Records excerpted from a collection
= Beginning of Section =

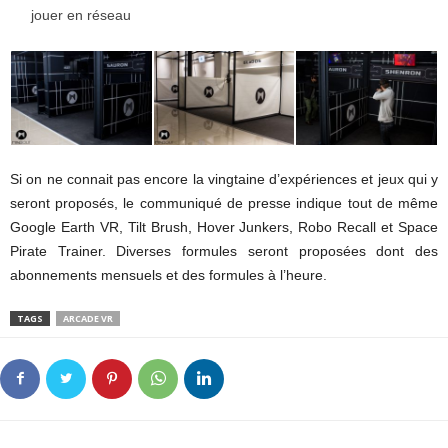
jouer en réseau
Si on ne connait pas encore la vingtaine d’expériences et jeux qui y
seront proposés, le communiqué de presse indique tout de même
Google Earth VR, Tilt Brush, Hover Junkers, Robo Recall et Space
Pirate Trainer. Diverses formules seront proposées dont des
abonnements mensuels et des formules à l’heure.
TAGS
ARCADE VR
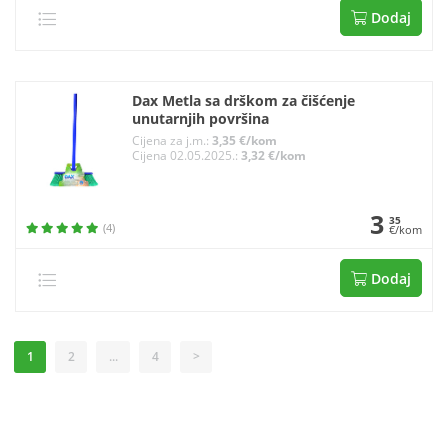
Dodaj
Dax Metla sa drškom za čišćenje
unutarnjih površina
Cijena za j.m.:
3,35 €/kom
Cijena 02.05.2025.:
3,32 €/kom
3
35
(4)
€/kom
Dodaj
1
2
...
4
>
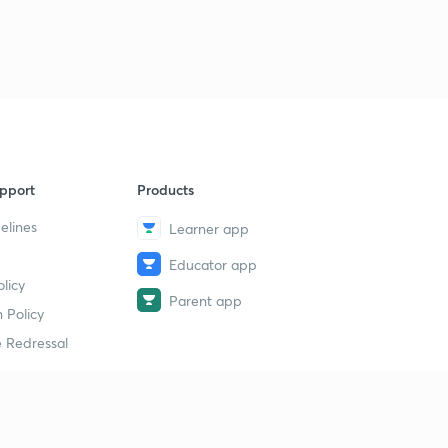
9:07mins
राष्ट्रीय क्रेच (शिशूगृह) योजना
4
6:27mins
रेल्वे विकास प्राधिकरण
5
7:13mins
खनिज कायदे दुरुस्ती विधेयक 2020
pport
Products
6
6:51mins
elines
Learner app
स्पॅनिश फ्लु - एक साथीचा रोग
7
Educator app
7:03mins
licy
Parent app
 Policy
पर्यावरण संरक्षण आणि महिला
8
6:11mins
 Redressal
राष्ट्रीय बायोफार्मा मिशन
9
8:21mins
erial
लॅबमध्ये आर.बी.सी. तयार करणे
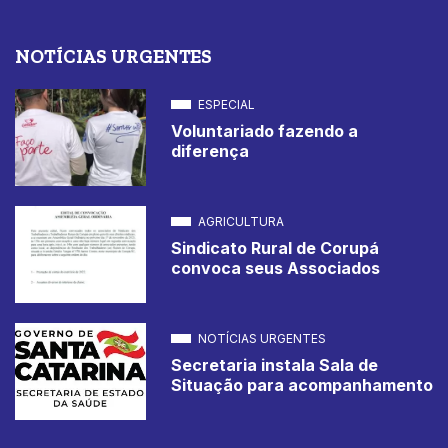
NOTÍCIAS URGENTES
ESPECIAL
Voluntariado fazendo a
diferença
AGRICULTURA
Sindicato Rural de Corupá
convoca seus Associados
NOTÍCIAS URGENTES
Secretaria instala Sala de
Situação para acompanhamento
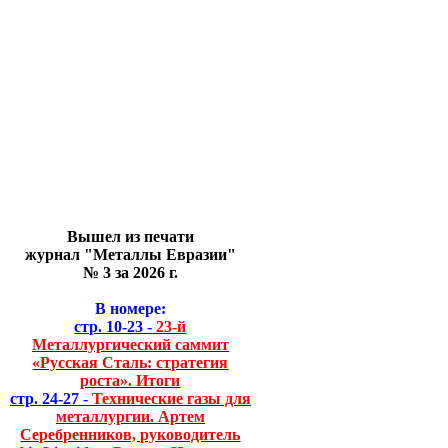
Вышел из печати
журнал "Металлы Евразии"
№ 3 за 2026 г.
В номере:
стр. 10-23 -
23-й
Металлургический саммит
«Русская Сталь: стратегия
роста». Итоги
стр. 24-27 -
Технические газы для
металлургии. Артем
Серебренников, руководитель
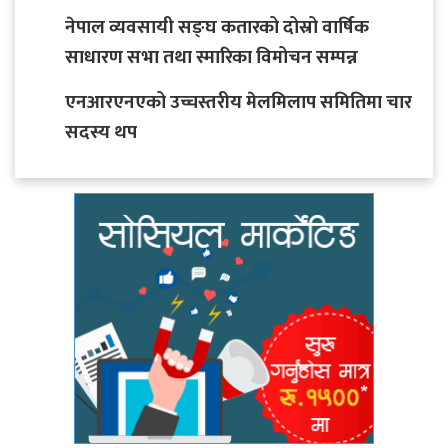
नेपाल व्यवसायी सङ्घ कतारको दोस्रो वार्षिक
साधारण सभा तथा स्मारिका विमोचन सम्पन्न
एनआरएनएको उच्चस्तरीय मेलमिलाप समितिमा चार
सदस्य थप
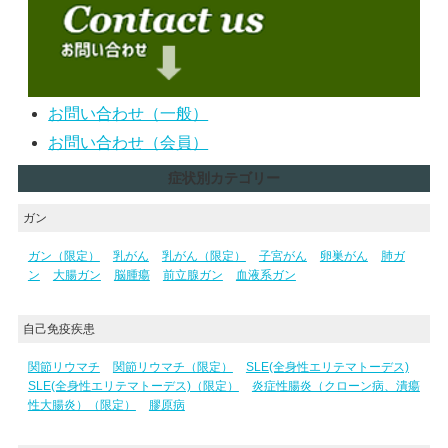
お問い合わせ（一般）
お問い合わせ（会員）
症状別カテゴリー
ガン
ガン（限定）
乳がん
乳がん（限定）
子宮がん
卵巣がん
肺ガ
ン
大腸ガン
脳腫瘍
前立腺ガン
血液系ガン
自己免疫疾患
関節リウマチ
関節リウマチ（限定）
SLE(全身性エリテマトーデス)
SLE(全身性エリテマトーデス)（限定）
炎症性腸炎（クローン病、潰瘍
性大腸炎）（限定）
膠原病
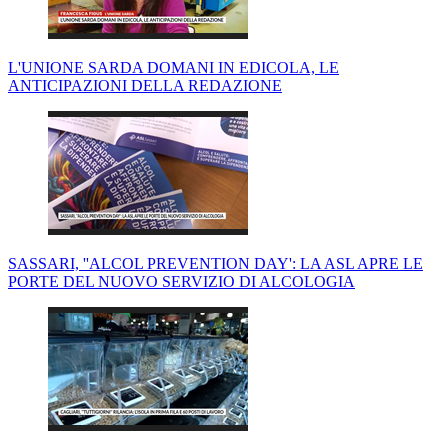
L'UNIONE SARDA DOMANI IN EDICOLA, LE
ANTICIPAZIONI DELLA REDAZIONE
SASSARI, ''ALCOL PREVENTION DAY': LA ASL APRE LE
PORTE DEL NUOVO SERVIZIO DI ALCOLOGIA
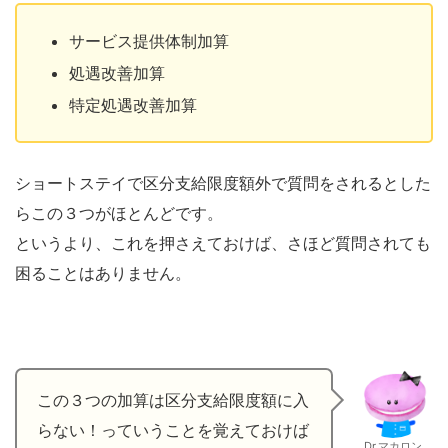
サービス提供体制加算
処遇改善加算
特定処遇改善加算
ショートステイで区分支給限度額外で質問をされるとした
らこの３つがほとんどです。
というより、これを押さえておけば、さほど質問されても
困ることはありません。
この３つの加算は区分支給限度額に入
らない！っていうことを覚えておけば
Dr.マカロン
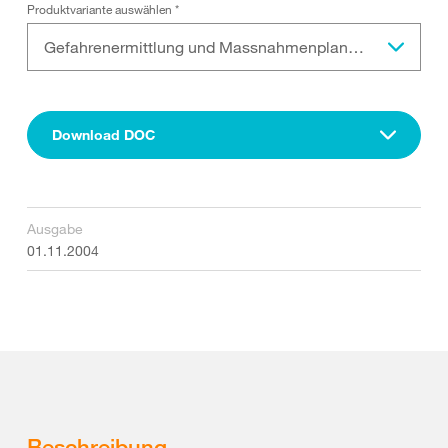
Produktvariante auswählen
*
Gefahrenermittlung und Massnahmenplanung in Kleinbetrieben (Word-Vorlage)
Download DOC
Ausgabe
01.11.2004
Beschreibung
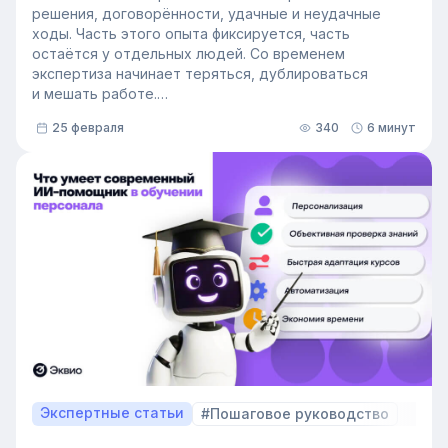
решения, договорённости, удачные и неудачные
ходы. Часть этого опыта фиксируется, часть
остаётся у отдельных людей. Со временем
экспертиза начинает теряться, дублироваться
и мешать работе.
Управление знаниями персонала — это способ
25 февраля
340
6 минут
навести порядок в уже накопленном опыте и сделать
его рабочим ресурсом для команды. В статье
разбираем, что это за система и как её организовать.
Экспертные статьи
#Пошаговое руководство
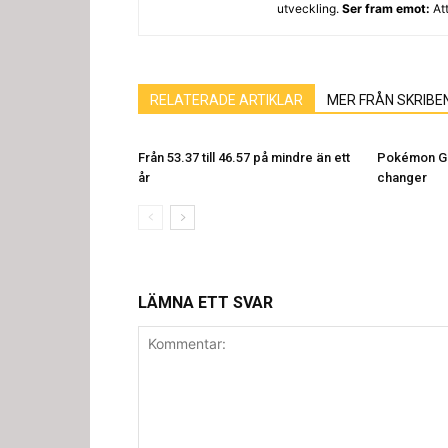
utveckling.
Ser fram emot:
Att
RELATERADE ARTIKLAR
MER FRÅN SKRIBE
Från 53.37 till 46.57 på mindre än ett
Pokémon Go
år
changer
LÄMNA ETT SVAR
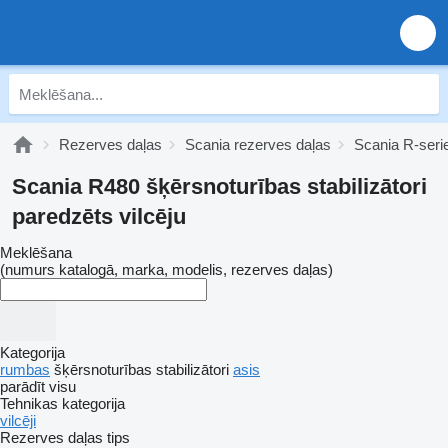
Rezerves daļas
Scania rezerves daļas
Scania R-seri
Scania R480 šķērsnoturības stabilizātori
paredzēts vilcēju
Meklēšana
(numurs katalogā, marka, modelis, rezerves daļas)
Kategorija
rumbas
šķērsnoturības stabilizātori
asis
parādīt visu
Tehnikas kategorija
vilcēji
Rezerves daļas tips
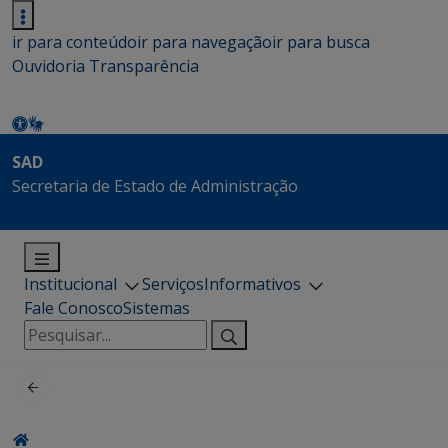
ir para conteúdo
ir para navegação
ir para busca
Ouvidoria
Transparência
SAD
Secretaria de Estado de Administração
Institucional
Serviços
Informativos
Fale Conosco
Sistemas
Pesquisar
por:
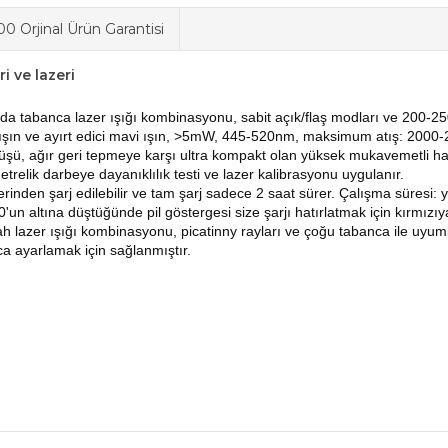
0 Orjinal Ürün Garantisi
i ve lazeri
tabanca lazer ışığı kombinasyonu, sabit açık/flaş modları ve 200-25
il ışın ve ayırt edici mavi ışın, >5mW, 445-520nm, maksimum atış: 2000
ü, ağır geri tepmeye karşı ultra kompakt olan yüksek mukavemetli ha
etrelik darbeye dayanıklılık testi ve lazer kalibrasyonu uygulanır.
nden şarj edilebilir ve tam şarj sadece 2 saat sürer.
Çalışma süresi: y
0'un altına düştüğünde pil göstergesi size şarjı hatırlatmak için kırmızı
er ışığı kombinasyonu, picatinny rayları ve çoğu tabanca ile uyumlu
yca ayarlamak için sağlanmıştır.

= End of Section =

Write out the data again word for word, minus any images.

▶ **Solution**
jouer en réseau
Si on ne connait pas encore la vingtaine d’expériences et jeux qui y
seront proposés, le communiqué de presse indique tout de même
Google Earth VR, Tilt Brush, Hover Junkers, Robo Recall et Space
Pirate Trainer. Diverses formules seront proposées dont des
abonnements mensuels et des formules à l’heure.
TAGS
ARCADE VR
Dodaj
Dax Metla sa drškom za čišćenje
unutarnjih površina
Cijena za j.m.:
3,35 €/kom
Cijena 02.05.2025.:
3,32 €/kom
3
35
(4)
€/kom
Dodaj
1
2
...
4
>
9:07mins
राष्ट्रीय क्रेच (शिशूगृह) योजना
4
6:27mins
रेल्वे विकास प्राधिकरण
5
7:13mins
खनिज कायदे दुरुस्ती विधेयक 2020
pport
Products
6
6:51mins
elines
Learner app
स्पॅनिश फ्लु - एक साथीचा रोग
7
Educator app
7:03mins
licy
Parent app
 Policy
पर्यावरण संरक्षण आणि महिला
8
6:11mins
 Redressal
राष्ट्रीय बायोफार्मा मिशन
9
8:21mins
erial
लॅबमध्ये आर.बी.सी. तयार करणे
NOTÍCIAS URGENTES
ESPECIAL
Voluntariado fazendo a
diferença
AGRICULTURA
Sindicato Rural de Corupá
convoca seus Associados
NOTÍCIAS URGENTES
Secretaria instala Sala de
Situação para acompanhamento
Вышел из печати
журнал "Металлы Евразии"
№ 3 за 2026 г.
В номере:
стр. 10-23 -
23-й
Металлургический саммит
«Русская Сталь: стратегия
роста». Итоги
стр. 24-27 -
Технические газы для
металлургии. Артем
Серебренников, руководитель
नेपाल व्यवसायी सङ्घ कतारको दोस्रो वार्षिक
साधारण सभा तथा स्मारिका विमोचन सम्पन्न
एनआरएनएको उच्चस्तरीय मेलमिलाप समितिमा चार
सदस्य थप
お問い合わせ（一般）
お問い合わせ（会員）
症状別カテゴリー
ガン
ガン（限定）
乳がん
乳がん（限定）
子宮がん
卵巣がん
肺ガ
ン
大腸ガン
脳腫瘍
前立腺ガン
血液系ガン
自己免疫疾患
関節リウマチ
関節リウマチ（限定）
SLE(全身性エリテマトーデス)
SLE(全身性エリテマトーデス)（限定）
炎症性腸炎（クローン病、潰瘍
性大腸炎）（限定）
膠原病
L'UNIONE SARDA DOMANI IN EDICOLA, LE
ANTICIPAZIONI DELLA REDAZIONE
SASSARI, ''ALCOL PREVENTION DAY': LA ASL APRE LE
PORTE DEL NUOVO SERVIZIO DI ALCOLOGIA
サービス提供体制加算
処遇改善加算
特定処遇改善加算
ショートステイで区分支給限度額外で質問をされるとした
らこの３つがほとんどです。
というより、これを押さえておけば、さほど質問されても
困ることはありません。
この３つの加算は区分支給限度額に入
らない！っていうことを覚えておけば
Dr.マカロン
Produktvariante auswählen
*
Gefahrenermittlung und Massnahmenplanung in Kleinbetrieben (Word-Vorlage)
Download DOC
Ausgabe
01.11.2004
Beschreibung
решения, договорённости, удачные и неудачные
ходы. Часть этого опыта фиксируется, часть
остаётся у отдельных людей. Со временем
экспертиза начинает теряться, дублироваться
и мешать работе.
Управление знаниями персонала — это способ
25 февраля
340
6 минут
навести порядок в уже накопленном опыте и сделать
его рабочим ресурсом для команды. В статье
разбираем, что это за система и как её организовать.
Экспертные статьи
#Пошаговое руководство
utveckling.
Ser fram emot:
Att
RELATERADE ARTIKLAR
MER FRÅN SKRIBE
Från 53.37 till 46.57 på mindre än ett
Pokémon Go
år
changer
LÄMNA ETT SVAR
Rezerves daļas
Scania rezerves daļas
Scania R-seri
Scania R480 šķērsnoturības stabilizātori
paredzēts vilcēju
Meklēšana
(numurs katalogā, marka, modelis, rezerves daļas)
Kategorija
rumbas
šķērsnoturības stabilizātori
asis
parādīt visu
Tehnikas kategorija
vilcēji
Rezerves daļas tips
ir para conteúdo
ir para navegação
ir para busca
Ouvidoria
Transparência
SAD
Secretaria de Estado de Administração
Institucional
Serviços
Informativos
Fale Conosco
Sistemas
Pesquisar
por:
0 Orjinal Ürün Garantisi
i ve lazeri
tabanca lazer ışığı kombinasyonu, sabit açık/flaş modları ve 200-25
il ışın ve ayırt edici mavi ışın, >5mW, 445-520nm, maksimum atış: 2000
ü, ağır geri tepmeye karşı ultra kompakt olan yüksek mukavemetli ha
etrelik darbeye dayanıklılık testi ve lazer kalibrasyonu uygulanır.
nden şarj edilebilir ve tam şarj sadece 2 saat sürer.
Çalışma süresi: y
0'un altına düştüğünde pil göstergesi size şarjı hatırlatmak için kırmızı
er ışığı kombinasyonu, picatinny rayları ve çoğu tabanca ile uyumlu
yca ayarlamak için sağlanmıştır.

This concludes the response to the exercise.